TO DO: In the records, each line holding "Best" must be reported.

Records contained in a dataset

#####

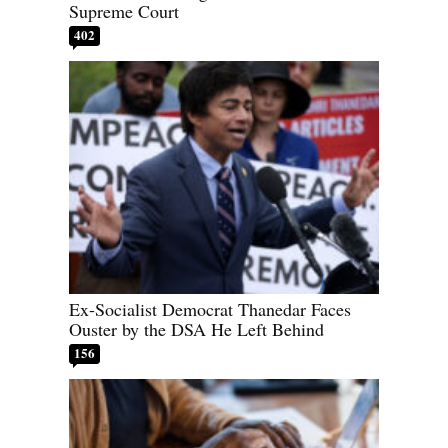
Supreme Court
402
Ex-Socialist Democrat Thanedar Faces
Ouster by the DSA He Left Behind
156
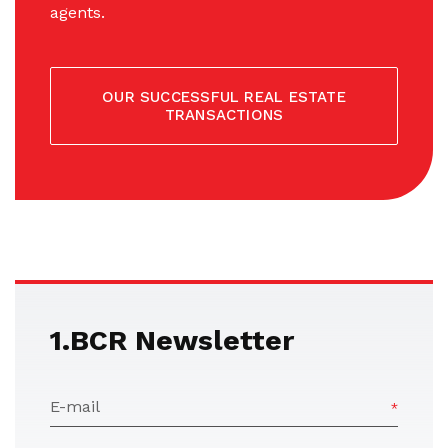
agents.
OUR SUCCESSFUL REAL ESTATE
TRANSACTIONS
1.BCR Newsletter
E-mail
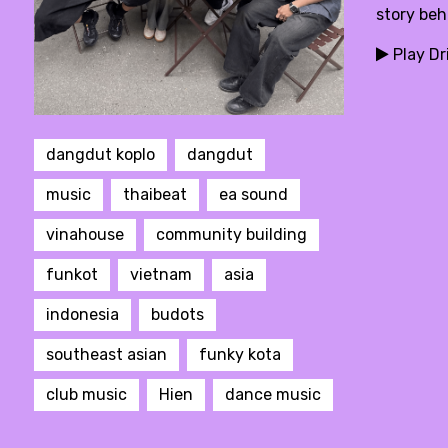
story beh
Play Dr
dangdut koplo
dangdut
music
thaibeat
ea sound
vinahouse
community building
funkot
vietnam
asia
indonesia
budots
southeast asian
funky kota
club music
Hien
dance music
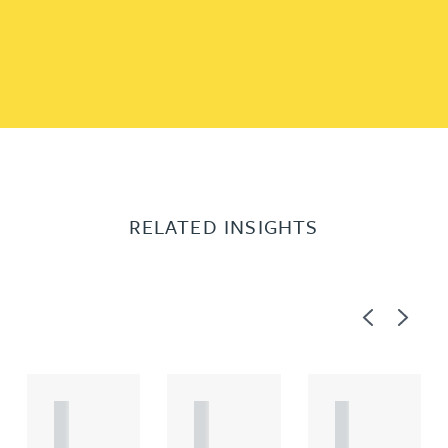
RELATED INSIGHTS
Previous
Next
A
A
A
R
R
R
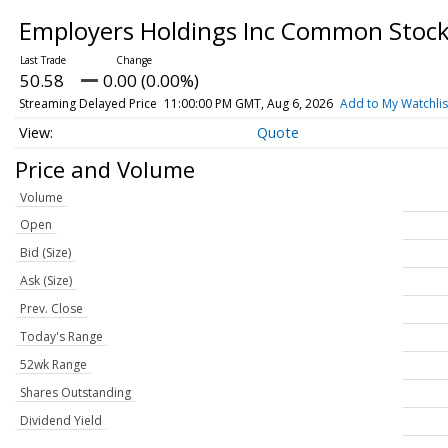
Employers Holdings Inc Common Stoc
50.58
0.00 (0.00%)
Streaming Delayed Price
11:00:00 PM GMT, Aug 6, 2026
Add to My Watchlis
Quote
Price and Volume
Volume
Open
Bid (Size)
Ask (Size)
Prev. Close
Today's Range
52wk Range
Shares Outstanding
Dividend Yield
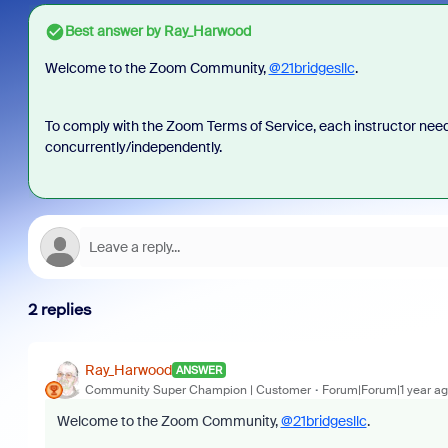
Best answer by
Ray_Harwood
Welcome to the Zoom Community,
@21bridgesllc
.
To comply with the Zoom Terms of Service, each instructor need
concurrently/independently.
2 replies
Ray_Harwood
ANSWER
Community Super Champion | Customer
Forum|Forum|1 year a
Welcome to the Zoom Community,
@21bridgesllc
.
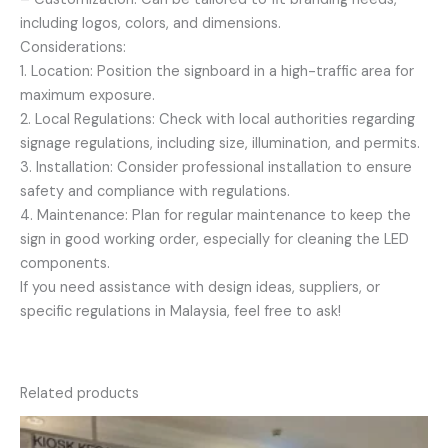
including logos, colors, and dimensions.
Considerations:
1. Location: Position the signboard in a high-traffic area for
maximum exposure.
2. Local Regulations: Check with local authorities regarding
signage regulations, including size, illumination, and permits.
3. Installation: Consider professional installation to ensure
safety and compliance with regulations.
4. Maintenance: Plan for regular maintenance to keep the
sign in good working order, especially for cleaning the LED
components.
If you need assistance with design ideas, suppliers, or
specific regulations in Malaysia, feel free to ask!
Related products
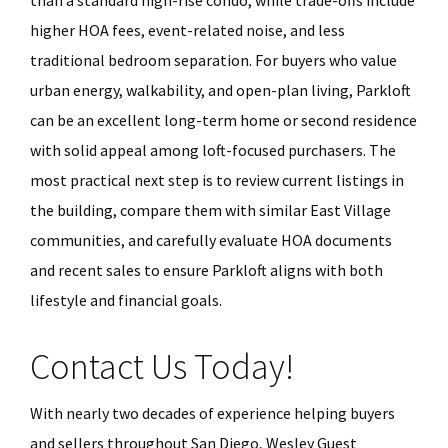
than a standard high-rise condo, while trade-offs include
higher HOA fees, event-related noise, and less
traditional bedroom separation. For buyers who value
urban energy, walkability, and open-plan living, Parkloft
can be an excellent long-term home or second residence
with solid appeal among loft-focused purchasers. The
most practical next step is to review current listings in
the building, compare them with similar East Village
communities, and carefully evaluate HOA documents
and recent sales to ensure Parkloft aligns with both
lifestyle and financial goals.
Contact Us Today!
With nearly two decades of experience helping buyers
and sellers throughout San Diego, Wesley Guest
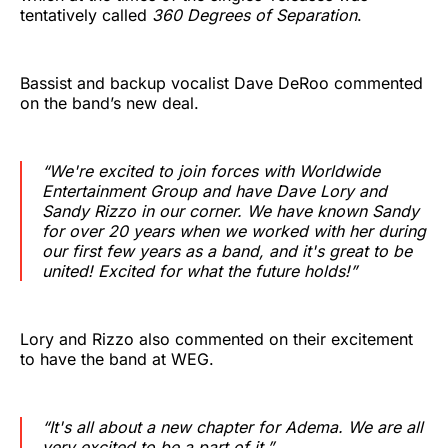
tentatively called
360 Degrees of Separation
.
Bassist and backup vocalist Dave DeRoo commented
on the band’s new deal.
“We're excited to join forces with Worldwide
Entertainment Group and have Dave Lory and
Sandy Rizzo in our corner. We have known Sandy
for over 20 years when we worked with her during
our first few years as a band, and it's great to be
united! Excited for what the future holds!”
Lory and Rizzo also commented on their excitement
to have the band at WEG.
“It's all about a new chapter for Adema. We are all
very excited to be a part of it.”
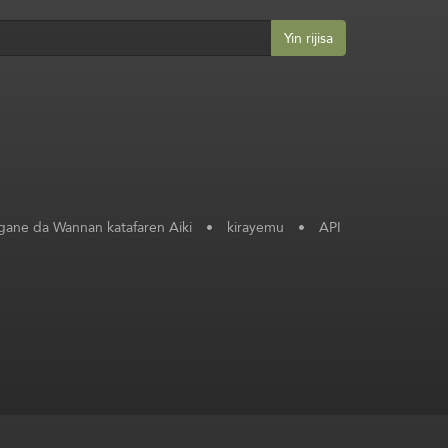
Yin rijisa
ane da Wannan katafaren Aiki
•
kirayemu
•
API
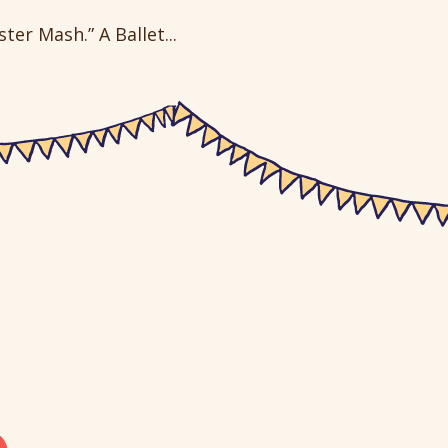
er Mash.” A Ballet...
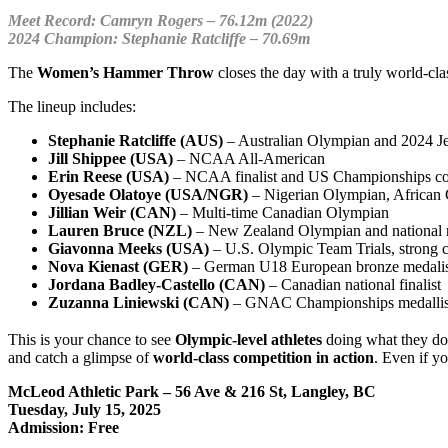
Meet Record: Camryn Rogers – 76.12m (2022)
2024 Champion: Stephanie Ratcliffe – 70.69m
The
Women’s Hammer Throw
closes the day with a truly world-cla
The lineup includes:
Stephanie Ratcliffe (AUS)
– Australian Olympian and 2024 
Jill Shippee (USA)
– NCAA All-American
Erin Reese (USA)
– NCAA finalist and US Championships co
Oyesade Olatoye (USA/NGR)
– Nigerian Olympian, African 
Jillian Weir (CAN)
– Multi-time Canadian Olympian
Lauren Bruce (NZL)
– New Zealand Olympian and national r
Giavonna Meeks (USA)
–
U.S. Olympic Team Trials, strong c
Nova Kienast (GER)
– German U18 European bronze medalist
Jordana Badley-Castello (CAN)
– Canadian national finalist
Zuzanna Liniewski (CAN)
– GNAC Championships medallis
This is your chance to see
Olympic-level athletes
doing what they do 
and catch a glimpse of
world-class competition in action
. Even if y
McLeod Athletic Park – 56 Ave & 216 St, Langley, BC
Tuesday, July 15, 2025
Admission: Free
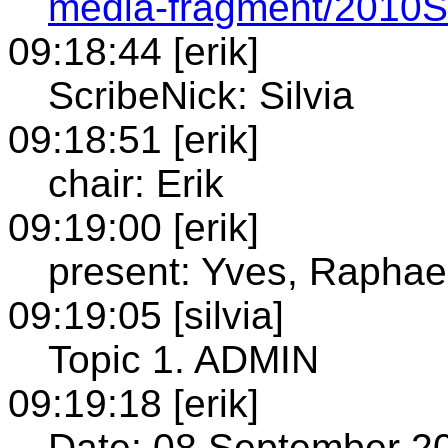
media-fragment/2010S
09:18:44 [erik]
ScribeNick: Silvia
09:18:51 [erik]
chair: Erik
09:19:00 [erik]
present: Yves, Raphael,
09:19:05 [silvia]
Topic 1. ADMIN
09:19:18 [erik]
Date: 08 September 2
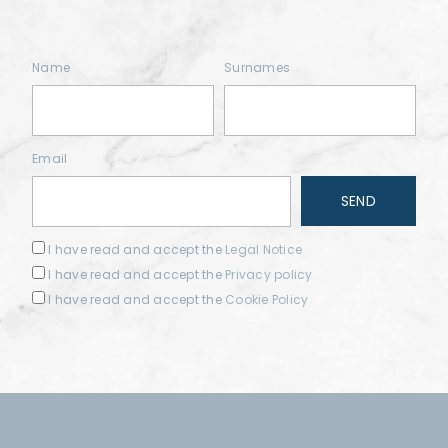
Name
Surnames
Email
I have read and accept the
Legal Notice
I have read and accept the
Privacy policy
I have read and accept the
Cookie Policy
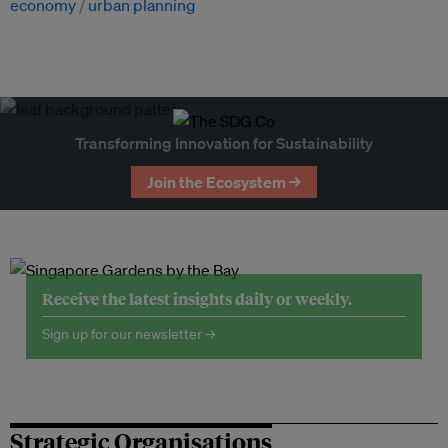
economy
urban planning
Transforming Innovation for Sustainability
Join the Ecosystem →
Receive the latest insights daily or weekly.
Sign up for our newsletter →
Strategic Organisations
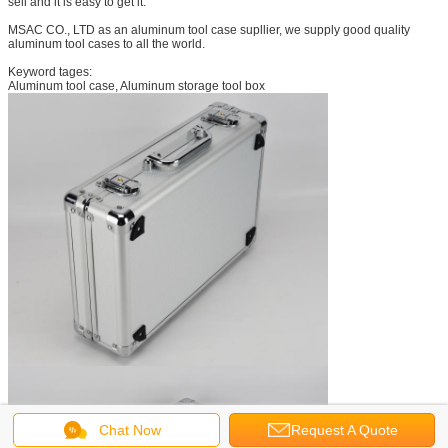
sell and it is easy to get it.
MSAC CO., LTD as an aluminum tool case supllier, we supply good quality
aluminum tool cases to all the world.
Keyword tages:
Aluminum tool case, Aluminum storage tool box
Chat Now
Request A Quote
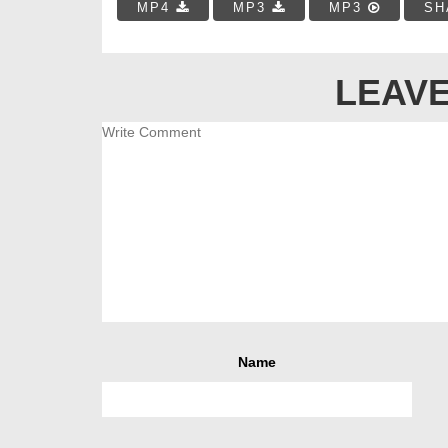
MP4
MP3
MP3
SH
LEAVE
Name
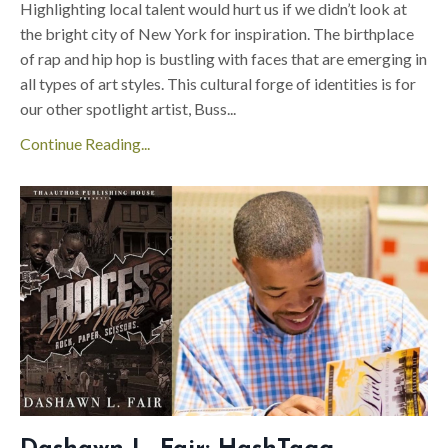
Highlighting local talent would hurt us if we didn’t look at
the bright city of New York for inspiration. The birthplace
of rap and hip hop is bustling with faces that are emerging in
all types of art styles. This cultural forge of identities is for
our other spotlight artist, Buss
...
Continue Reading...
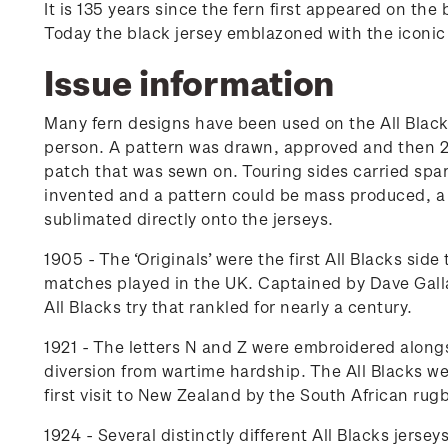
It is 135 years since the fern first appeared on th
Today the black jersey emblazoned with the iconic s
Issue information
Many fern designs have been used on the All Black
person. A pattern was drawn, approved and then 20 
patch that was sewn on. Touring sides carried spar
invented and a pattern could be mass produced, a 
sublimated directly onto the jerseys.
1905 - The ‘Originals’ were the first All Blacks si
matches played in the UK. Captained by Dave Gall
All Blacks try that rankled for nearly a century.
1921 - The letters N and Z were embroidered alongs
diversion from wartime hardship. The All Blacks w
first visit to New Zealand by the South African rugb
1924 - Several distinctly different All Blacks jerse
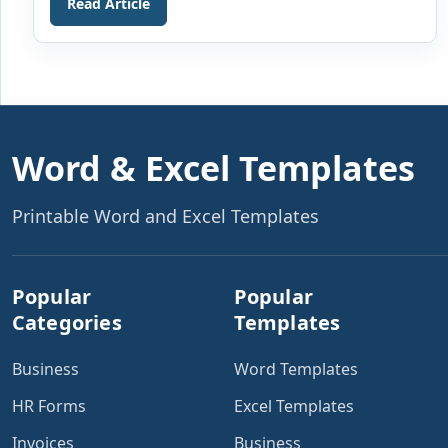
Read Article
able to deliver and the cost of those services or
products delivered by them. The letter also includes a
particular […]
Word & Excel Templates
Printable Word and Excel Templates
Popular
Popular
Categories
Templates
Business
Word Templates
HR Forms
Excel Templates
Invoices
Business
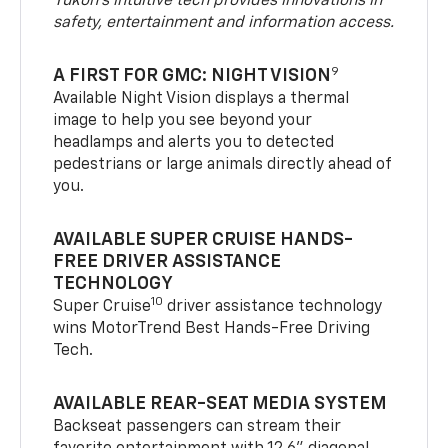
Yukon’s intuitive tech provides innovations in
safety, entertainment and information access.
9
A FIRST FOR GMC: NIGHT VISION
Available Night Vision displays a thermal
image to help you see beyond your
headlamps and alerts you to detected
pedestrians or large animals directly ahead of
you.
AVAILABLE SUPER CRUISE HANDS-
FREE DRIVER ASSISTANCE
TECHNOLOGY
10
Super Cruise
driver assistance technology
wins MotorTrend Best Hands-Free Driving
Tech.
AVAILABLE REAR-SEAT MEDIA SYSTEM
Backseat passengers can stream their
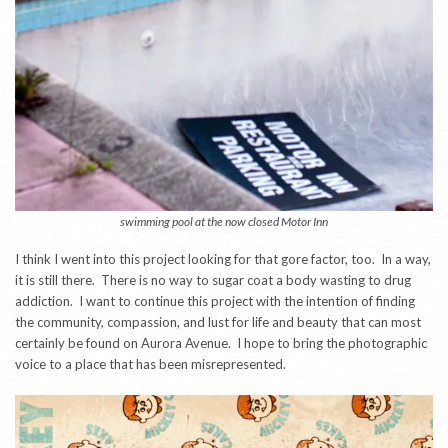
swimming pool at the now closed Motor Inn
I think I went into this project looking for that gore factor, too. In a way,
it is still there. There is no way to sugar coat a body wasting to drug
addiction. I want to continue this project with the intention of finding
the community, compassion, and lust for life and beauty that can most
certainly be found on Aurora Avenue. I hope to bring the photographic
voice to a place that has been misrepresented.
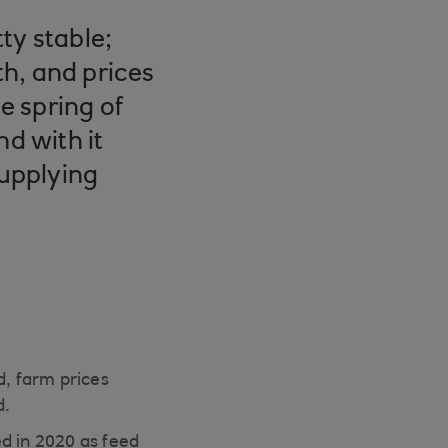
ty stable;
h, and prices
e spring of
nd with it
supplying
d, farm prices
d.
d in 2020 as feed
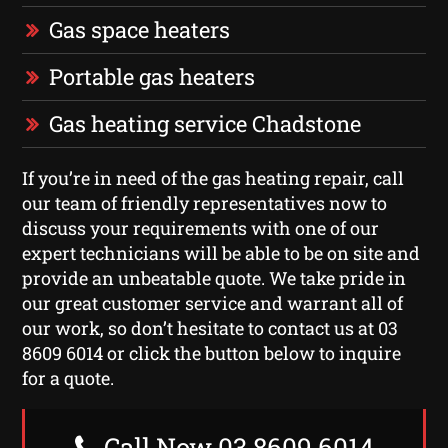
Gas space heaters
Portable gas heaters
Gas heating service Chadstone
If you’re in need of the gas heating repair, call
our team of friendly representatives now to
discuss your requirements with one of our
expert technicians will be able to be on site and
provide an unbeatable quote. We take pride in
our great customer service and warrant all of
our work, so don’t hesitate to contact us at 03
8609 6014 or click the button below to inquire
for a quote.
Call Now 03 8609 6014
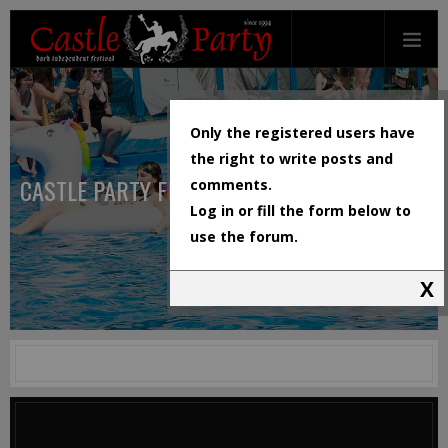
Only the registered users have
the right to write posts and
CASTLE PARTY FESTIVAL
comments.
Log in or fill the form below to
use the forum.
X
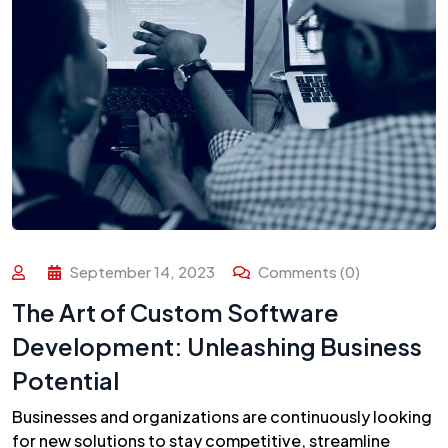
September 14, 2023
Comments (0)
The Art of Custom Software
Development: Unleashing Business
Potential
Businesses and organizations are continuously looking
for new solutions to stay competitive, streamline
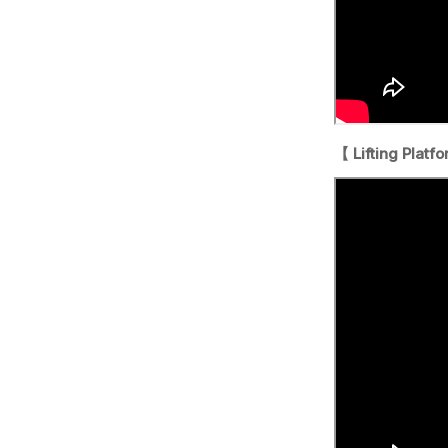
【 Lifting Platf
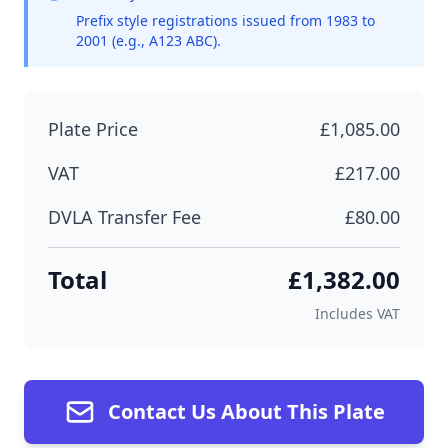
Prefix style registrations issued from 1983 to
2001 (e.g., A123 ABC).
Plate Price
£1,085.00
VAT
£217.00
DVLA Transfer Fee
£80.00
Total
£1,382.00
Includes VAT
Contact Us About This Plate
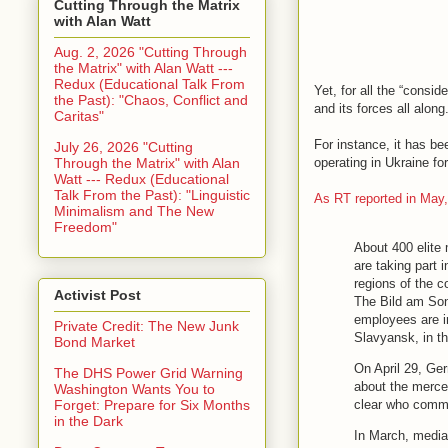
Cutting Through the Matrix
with Alan Watt
Aug. 2, 2026 "Cutting Through
the Matrix" with Alan Watt ---
Redux (Educational Talk From
Yet, for all the “consi
the Past): "Chaos, Conflict and
and its forces all alon
Caritas"
For instance, it has b
July 26, 2026 "Cutting
Through the Matrix" with Alan
operating in Ukraine for
Watt --- Redux (Educational
Talk From the Past): "Linguistic
As RT reported in May
Minimalism and The New
Freedom"
About 400 elite 
are taking part 
regions of the 
Activist Post
The Bild am Son
employees are in
Private Credit: The New Junk
Slavyansk, in t
Bond Market
On April 29, Ge
The DHS Power Grid Warning
about the mercen
Washington Wants You to
clear who comma
Forget: Prepare for Six Months
in the Dark
In March, media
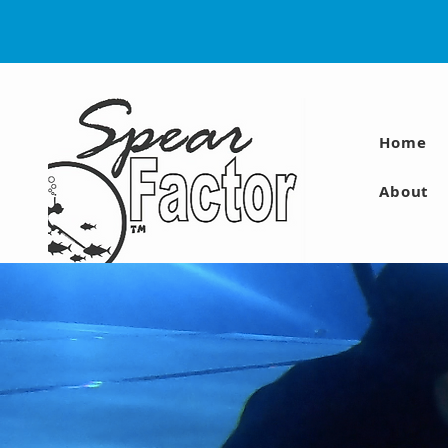
Home
About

#####

ANSWER BOX:
Best answer by
wins MotorTrend Best Hands-Free Driving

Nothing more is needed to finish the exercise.